##### Given information
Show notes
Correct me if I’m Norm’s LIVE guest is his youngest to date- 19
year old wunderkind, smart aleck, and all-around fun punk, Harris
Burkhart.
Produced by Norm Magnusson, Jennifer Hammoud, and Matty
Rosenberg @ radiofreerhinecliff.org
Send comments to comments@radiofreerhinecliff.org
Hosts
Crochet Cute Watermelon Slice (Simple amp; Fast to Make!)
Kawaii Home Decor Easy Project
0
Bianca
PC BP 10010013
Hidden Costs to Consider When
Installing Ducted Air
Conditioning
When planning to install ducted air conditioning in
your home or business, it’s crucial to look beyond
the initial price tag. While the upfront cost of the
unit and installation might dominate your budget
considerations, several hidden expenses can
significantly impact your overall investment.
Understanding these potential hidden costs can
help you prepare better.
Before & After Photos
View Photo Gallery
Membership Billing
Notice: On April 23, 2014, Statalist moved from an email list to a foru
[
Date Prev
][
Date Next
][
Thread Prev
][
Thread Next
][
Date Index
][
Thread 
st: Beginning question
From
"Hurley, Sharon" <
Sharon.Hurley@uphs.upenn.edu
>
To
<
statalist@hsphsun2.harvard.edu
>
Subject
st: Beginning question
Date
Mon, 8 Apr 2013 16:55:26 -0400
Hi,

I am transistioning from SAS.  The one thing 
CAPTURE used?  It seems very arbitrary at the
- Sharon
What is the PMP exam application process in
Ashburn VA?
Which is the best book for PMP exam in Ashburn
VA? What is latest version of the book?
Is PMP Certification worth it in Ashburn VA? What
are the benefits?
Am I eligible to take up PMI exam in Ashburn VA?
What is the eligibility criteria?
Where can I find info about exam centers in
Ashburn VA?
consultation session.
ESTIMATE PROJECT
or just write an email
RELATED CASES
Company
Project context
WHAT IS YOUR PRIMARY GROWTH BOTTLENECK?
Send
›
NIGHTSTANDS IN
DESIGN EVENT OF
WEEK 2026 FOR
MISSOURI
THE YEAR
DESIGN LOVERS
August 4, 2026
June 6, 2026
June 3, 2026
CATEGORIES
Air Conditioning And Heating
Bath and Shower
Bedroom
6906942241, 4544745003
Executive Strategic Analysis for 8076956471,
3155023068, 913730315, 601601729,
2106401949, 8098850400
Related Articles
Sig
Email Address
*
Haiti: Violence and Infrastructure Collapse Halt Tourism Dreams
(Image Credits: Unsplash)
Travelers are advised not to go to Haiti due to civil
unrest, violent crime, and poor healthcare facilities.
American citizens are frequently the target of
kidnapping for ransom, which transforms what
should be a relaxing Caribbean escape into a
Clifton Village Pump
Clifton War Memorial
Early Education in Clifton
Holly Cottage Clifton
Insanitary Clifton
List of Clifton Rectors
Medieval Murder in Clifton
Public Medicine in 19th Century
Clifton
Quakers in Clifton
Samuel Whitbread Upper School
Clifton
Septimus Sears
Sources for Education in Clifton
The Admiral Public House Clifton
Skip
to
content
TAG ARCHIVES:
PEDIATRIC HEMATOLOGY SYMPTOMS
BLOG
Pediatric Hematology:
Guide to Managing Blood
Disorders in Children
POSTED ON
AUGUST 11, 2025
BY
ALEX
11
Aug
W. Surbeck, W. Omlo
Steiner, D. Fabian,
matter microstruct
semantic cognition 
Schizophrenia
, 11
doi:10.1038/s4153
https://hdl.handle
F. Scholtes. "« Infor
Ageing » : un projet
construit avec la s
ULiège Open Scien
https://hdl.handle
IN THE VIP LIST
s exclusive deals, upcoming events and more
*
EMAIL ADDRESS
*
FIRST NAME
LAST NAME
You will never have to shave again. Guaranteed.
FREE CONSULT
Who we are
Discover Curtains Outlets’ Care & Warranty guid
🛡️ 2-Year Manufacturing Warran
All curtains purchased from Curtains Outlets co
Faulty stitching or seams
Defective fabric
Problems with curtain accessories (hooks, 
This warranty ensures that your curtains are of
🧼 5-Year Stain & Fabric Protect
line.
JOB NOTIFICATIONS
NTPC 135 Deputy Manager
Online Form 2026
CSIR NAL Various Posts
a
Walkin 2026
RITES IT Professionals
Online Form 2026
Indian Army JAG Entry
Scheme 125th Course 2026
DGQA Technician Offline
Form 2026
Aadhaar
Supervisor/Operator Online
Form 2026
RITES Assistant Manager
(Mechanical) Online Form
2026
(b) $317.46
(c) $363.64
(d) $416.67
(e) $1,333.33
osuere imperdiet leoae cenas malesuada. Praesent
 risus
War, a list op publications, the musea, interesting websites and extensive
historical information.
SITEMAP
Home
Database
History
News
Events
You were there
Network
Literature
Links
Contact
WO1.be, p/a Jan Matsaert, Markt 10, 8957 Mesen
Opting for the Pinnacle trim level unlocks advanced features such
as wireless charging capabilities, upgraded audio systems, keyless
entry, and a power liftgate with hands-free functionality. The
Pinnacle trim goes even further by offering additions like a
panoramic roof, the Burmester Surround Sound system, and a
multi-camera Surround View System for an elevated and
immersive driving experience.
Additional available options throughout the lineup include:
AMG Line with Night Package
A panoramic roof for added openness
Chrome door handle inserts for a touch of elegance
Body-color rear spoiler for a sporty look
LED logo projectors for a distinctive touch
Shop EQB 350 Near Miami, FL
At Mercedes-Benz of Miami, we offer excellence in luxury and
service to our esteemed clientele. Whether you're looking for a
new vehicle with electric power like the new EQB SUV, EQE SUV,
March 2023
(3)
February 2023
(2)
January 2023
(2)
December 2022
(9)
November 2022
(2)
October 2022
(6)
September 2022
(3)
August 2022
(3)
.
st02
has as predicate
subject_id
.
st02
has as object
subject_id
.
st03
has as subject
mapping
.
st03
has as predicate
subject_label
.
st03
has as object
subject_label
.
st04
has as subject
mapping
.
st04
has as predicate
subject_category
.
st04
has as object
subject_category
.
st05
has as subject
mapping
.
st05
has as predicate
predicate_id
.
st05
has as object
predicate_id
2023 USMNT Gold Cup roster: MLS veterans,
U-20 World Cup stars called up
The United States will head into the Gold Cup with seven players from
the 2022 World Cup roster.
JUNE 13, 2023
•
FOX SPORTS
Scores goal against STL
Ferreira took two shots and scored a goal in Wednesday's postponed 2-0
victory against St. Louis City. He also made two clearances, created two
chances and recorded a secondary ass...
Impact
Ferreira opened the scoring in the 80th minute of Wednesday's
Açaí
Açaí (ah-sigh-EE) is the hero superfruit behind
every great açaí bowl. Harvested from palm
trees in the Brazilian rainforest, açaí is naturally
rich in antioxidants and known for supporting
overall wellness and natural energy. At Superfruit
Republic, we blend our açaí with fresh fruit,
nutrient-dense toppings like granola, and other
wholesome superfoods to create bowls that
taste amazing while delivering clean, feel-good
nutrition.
##########
In the data above, find the line with "WHAT IS YOUR PRIMARY GROWTH BOTTLENECK?" and the line with "American citizens are". Retype both, plus every line between them, exactly.

WHAT IS YOUR PRIMARY GROWTH BOTTLENECK?
Send
›
NIGHTSTANDS IN
DESIGN EVENT OF
WEEK 2026 FOR
MISSOURI
THE YEAR
DESIGN LOVERS
August 4, 2026
June 6, 2026
June 3, 2026
CATEGORIES
Air Conditioning And Heating
Bath and Shower
Bedroom
6906942241, 4544745003
Executive Strategic Analysis for 8076956471,
3155023068, 913730315, 601601729,
2106401949, 8098850400
Related Articles
Sig
Email Address
*
Haiti: Violence and Infrastructure Collapse Halt Tourism Dreams
(Image Credits: Unsplash)
Travelers are advised not to go to Haiti due to civil
unrest, violent crime, and poor healthcare facilities.
American citizens are frequently the target of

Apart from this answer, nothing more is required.